You will have to open up one from your locale.
Here in California, we have Radio Shack stores around the corner and my
friend an I were trying to do something similar so we went to Radio
Shack and opened one up.
Inside we found the MOV and a toroid. The toroid may have been wound a
a balun or simply as an inductor. We did not want to cut into it to
see. This also helps reduces spikes coming in. In our case we were
trying to stops spikes going out of an appliance so we added some 500V
ceramic caps (essentially high frequency filters across the line) to
further reduce that noise spectrum that might interfere with X10
devices we have plugged in around the house.

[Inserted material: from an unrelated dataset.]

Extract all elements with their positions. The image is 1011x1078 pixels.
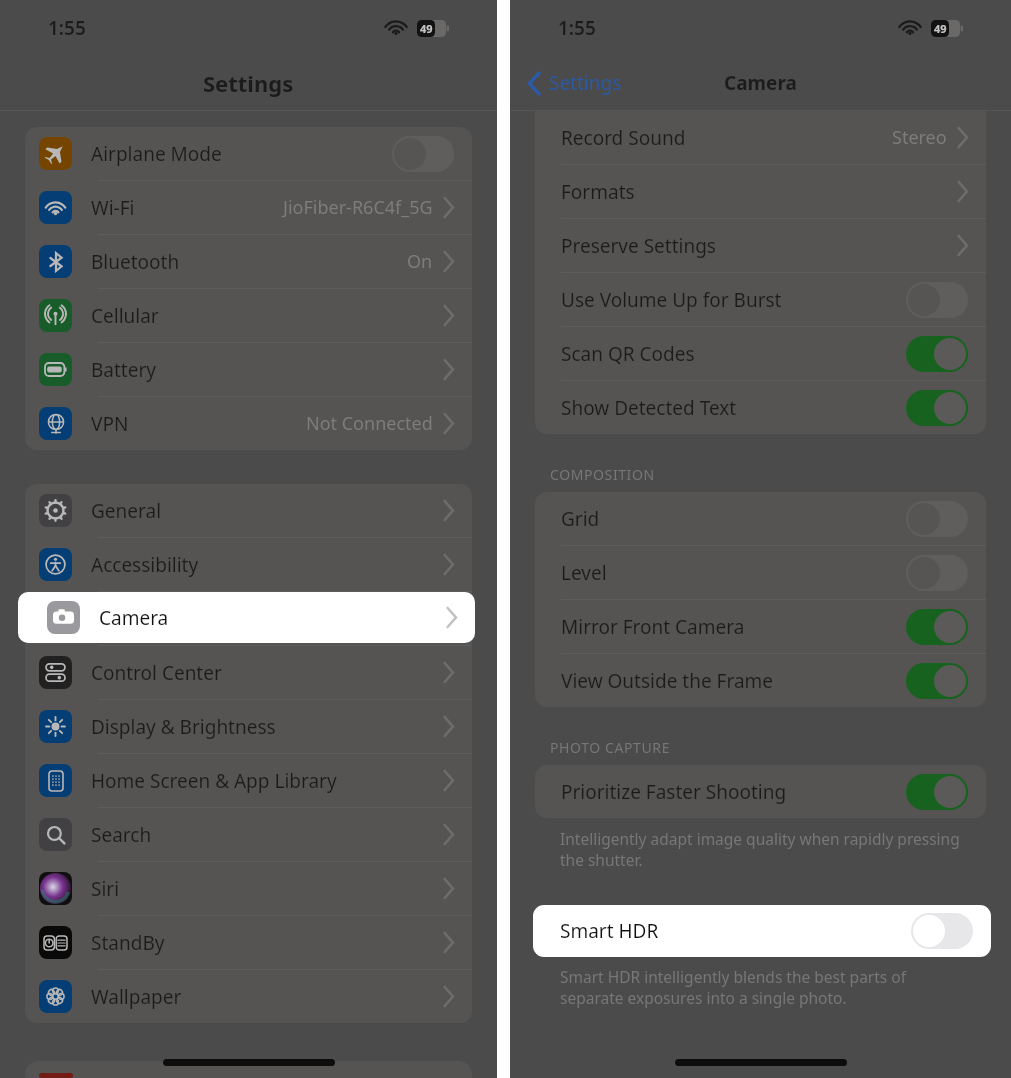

We are in test phase now.


From: Jasen Betts on
On 2010-07-23, BeeJ <nospam(a)nowhere.com> wrote:

> Adding to pimpom.
> You asked what was in those devices.
> You will have to open up one from your locale.
> Here in California, we have Radio Shack stores around the corner and my
> friend an I were trying to do something similar so we went to Radio
> Shack and opened one up.
> Inside we found the MOV and a toroid. The toroid may have been wound a
> a balun or simply as an inductor.

balun?? probably as a common-mode choke (both windings in parallel)

> We did not want to cut into it to
> see. This also helps reduces spikes coming in. In our case we were
> trying to stops spikes going out of an appliance so we added some 500V
> ceramic caps (essentially high frequency filters across the line)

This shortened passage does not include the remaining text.